• [Task material]
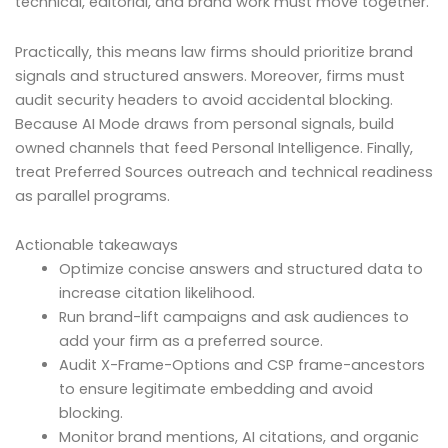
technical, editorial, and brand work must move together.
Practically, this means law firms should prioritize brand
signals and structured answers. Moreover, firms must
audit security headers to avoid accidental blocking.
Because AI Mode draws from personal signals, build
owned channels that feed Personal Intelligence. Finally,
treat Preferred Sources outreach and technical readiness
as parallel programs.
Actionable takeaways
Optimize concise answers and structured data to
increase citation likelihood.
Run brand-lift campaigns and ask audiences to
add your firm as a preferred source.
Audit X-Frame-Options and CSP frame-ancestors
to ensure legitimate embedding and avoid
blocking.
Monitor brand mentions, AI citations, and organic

==

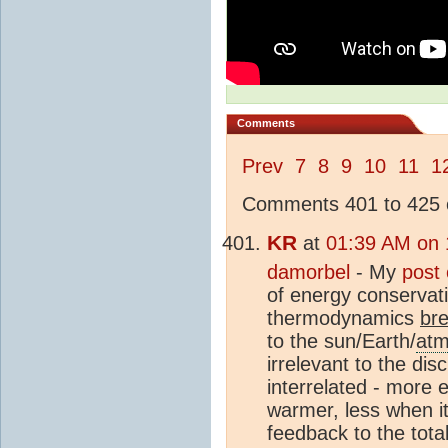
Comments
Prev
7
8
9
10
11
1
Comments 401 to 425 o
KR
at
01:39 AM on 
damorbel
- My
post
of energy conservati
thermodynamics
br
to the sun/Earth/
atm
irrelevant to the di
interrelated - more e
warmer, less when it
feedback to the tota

...

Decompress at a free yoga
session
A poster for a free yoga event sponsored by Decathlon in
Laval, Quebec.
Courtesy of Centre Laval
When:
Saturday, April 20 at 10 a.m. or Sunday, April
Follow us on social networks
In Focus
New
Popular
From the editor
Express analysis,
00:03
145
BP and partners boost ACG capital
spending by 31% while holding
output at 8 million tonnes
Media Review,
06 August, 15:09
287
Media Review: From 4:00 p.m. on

• [Task prompt] Every line containing the word "firms" should be copied from the material.

• [Worked solution]
Practically, this means law firms should prioritize brand
signals and structured answers. Moreover, firms must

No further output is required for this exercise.